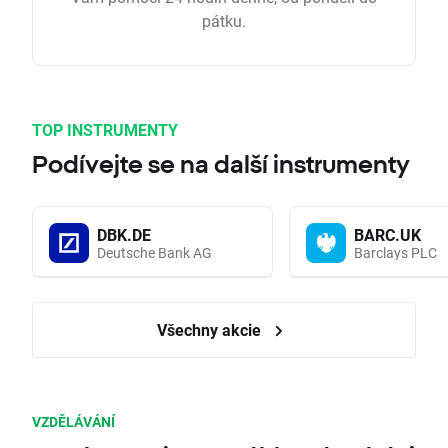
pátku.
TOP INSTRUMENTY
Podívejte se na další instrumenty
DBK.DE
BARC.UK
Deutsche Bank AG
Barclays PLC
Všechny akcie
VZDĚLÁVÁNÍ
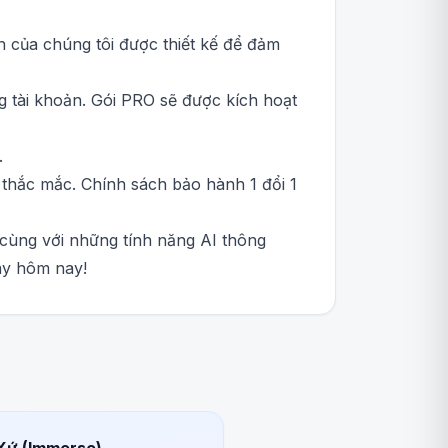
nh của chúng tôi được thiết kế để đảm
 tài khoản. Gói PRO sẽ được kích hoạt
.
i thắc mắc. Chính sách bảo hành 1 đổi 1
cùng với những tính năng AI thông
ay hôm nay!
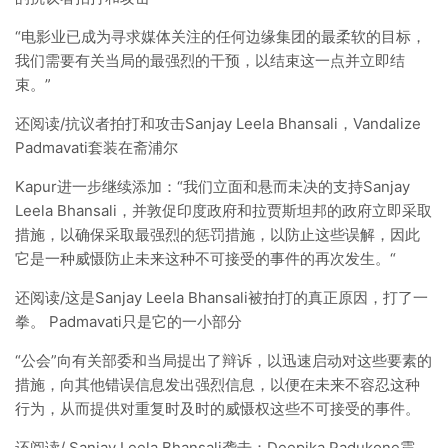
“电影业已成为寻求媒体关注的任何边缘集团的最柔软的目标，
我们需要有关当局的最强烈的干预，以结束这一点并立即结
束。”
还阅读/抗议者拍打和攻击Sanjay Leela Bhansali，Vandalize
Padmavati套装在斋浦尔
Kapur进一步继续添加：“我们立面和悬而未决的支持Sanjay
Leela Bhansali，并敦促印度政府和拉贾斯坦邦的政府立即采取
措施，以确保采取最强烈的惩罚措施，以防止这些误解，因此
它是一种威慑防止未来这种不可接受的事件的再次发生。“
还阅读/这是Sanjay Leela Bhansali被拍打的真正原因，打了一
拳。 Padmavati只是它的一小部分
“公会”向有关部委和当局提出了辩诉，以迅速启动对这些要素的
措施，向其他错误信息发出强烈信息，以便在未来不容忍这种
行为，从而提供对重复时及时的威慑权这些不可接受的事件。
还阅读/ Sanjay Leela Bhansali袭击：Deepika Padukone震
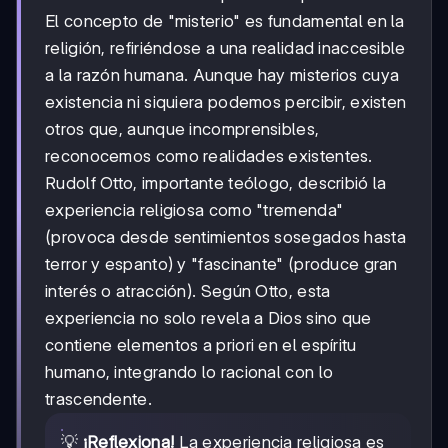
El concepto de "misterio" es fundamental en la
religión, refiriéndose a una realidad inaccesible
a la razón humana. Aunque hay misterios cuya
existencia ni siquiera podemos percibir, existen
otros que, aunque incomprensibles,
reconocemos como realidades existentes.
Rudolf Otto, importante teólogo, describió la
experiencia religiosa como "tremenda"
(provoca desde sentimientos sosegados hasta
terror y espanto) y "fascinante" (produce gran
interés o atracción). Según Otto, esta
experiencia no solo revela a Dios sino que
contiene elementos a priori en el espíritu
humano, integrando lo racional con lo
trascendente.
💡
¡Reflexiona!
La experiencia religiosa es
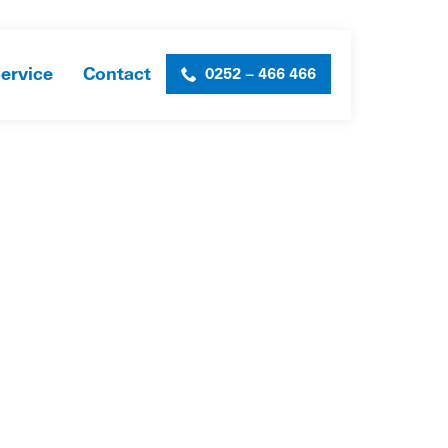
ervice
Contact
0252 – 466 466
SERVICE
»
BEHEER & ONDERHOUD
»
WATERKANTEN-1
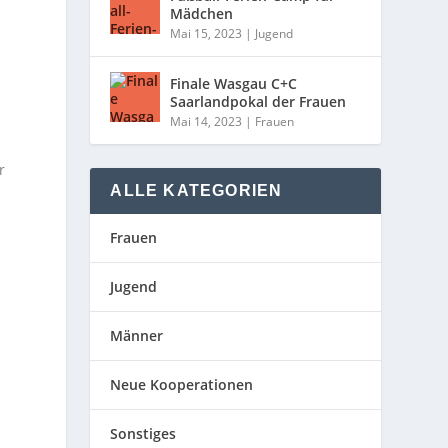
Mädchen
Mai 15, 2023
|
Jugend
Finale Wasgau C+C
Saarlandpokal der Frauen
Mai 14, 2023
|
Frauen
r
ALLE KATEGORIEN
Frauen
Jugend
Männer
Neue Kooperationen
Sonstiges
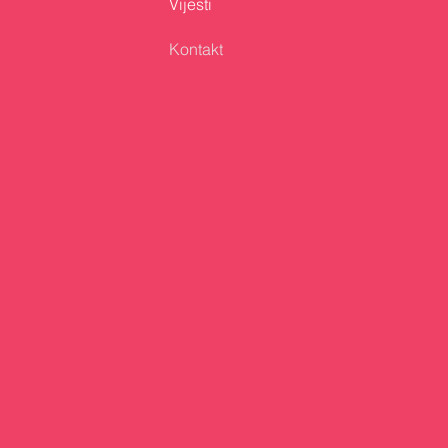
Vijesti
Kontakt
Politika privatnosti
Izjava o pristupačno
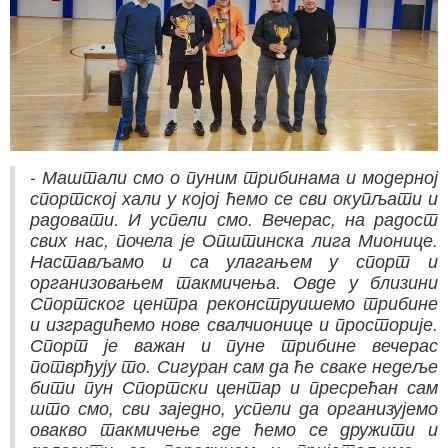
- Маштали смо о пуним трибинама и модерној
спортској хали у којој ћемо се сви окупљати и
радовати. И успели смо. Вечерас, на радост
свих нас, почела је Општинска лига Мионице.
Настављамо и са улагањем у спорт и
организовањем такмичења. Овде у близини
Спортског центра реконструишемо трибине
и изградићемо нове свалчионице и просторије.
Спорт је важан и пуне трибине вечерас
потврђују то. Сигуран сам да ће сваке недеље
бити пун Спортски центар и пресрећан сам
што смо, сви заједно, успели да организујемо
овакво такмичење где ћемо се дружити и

==

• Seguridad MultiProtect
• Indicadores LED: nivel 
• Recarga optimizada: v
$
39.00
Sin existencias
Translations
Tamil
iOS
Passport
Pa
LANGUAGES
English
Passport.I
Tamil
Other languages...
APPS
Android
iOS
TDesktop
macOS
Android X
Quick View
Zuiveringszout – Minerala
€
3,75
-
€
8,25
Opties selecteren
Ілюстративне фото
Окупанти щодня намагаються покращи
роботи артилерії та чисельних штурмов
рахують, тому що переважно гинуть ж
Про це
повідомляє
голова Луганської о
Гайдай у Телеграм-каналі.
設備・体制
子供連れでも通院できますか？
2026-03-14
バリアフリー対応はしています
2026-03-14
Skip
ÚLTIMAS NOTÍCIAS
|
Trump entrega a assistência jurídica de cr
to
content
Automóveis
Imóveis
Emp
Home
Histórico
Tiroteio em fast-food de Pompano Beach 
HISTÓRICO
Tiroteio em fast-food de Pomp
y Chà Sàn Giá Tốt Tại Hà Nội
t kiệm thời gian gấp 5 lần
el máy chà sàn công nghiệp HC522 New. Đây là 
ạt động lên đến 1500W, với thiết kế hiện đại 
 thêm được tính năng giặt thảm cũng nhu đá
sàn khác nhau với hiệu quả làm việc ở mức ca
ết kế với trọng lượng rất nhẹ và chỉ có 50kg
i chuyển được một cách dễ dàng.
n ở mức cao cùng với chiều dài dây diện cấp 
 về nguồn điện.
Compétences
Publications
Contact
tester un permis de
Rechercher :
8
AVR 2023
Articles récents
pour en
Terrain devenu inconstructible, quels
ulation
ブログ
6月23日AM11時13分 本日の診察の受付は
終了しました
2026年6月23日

Directions:
Above are the records; copy exactly the lines from the one with "Barclays PLC" through the one with "Padmavati套装在斋浦尔", including both, and nothing more. Leave out pictures.

Task response:
Barclays PLC
Všechny akcie
VZDĚLÁVÁNÍ
nh của chúng tôi được thiết kế để đảm
 tài khoản. Gói PRO sẽ được kích hoạt
.
i thắc mắc. Chính sách bảo hành 1 đổi 1
cùng với những tính năng AI thông
ay hôm nay!
“电影业已成为寻求媒体关注的任何边缘集团的最柔软的目标，
我们需要有关当局的最强烈的干预，以结束这一点并立即结
束。”
还阅读/抗议者拍打和攻击Sanjay Leela Bhansali，Vandalize
Padmavati套装在斋浦尔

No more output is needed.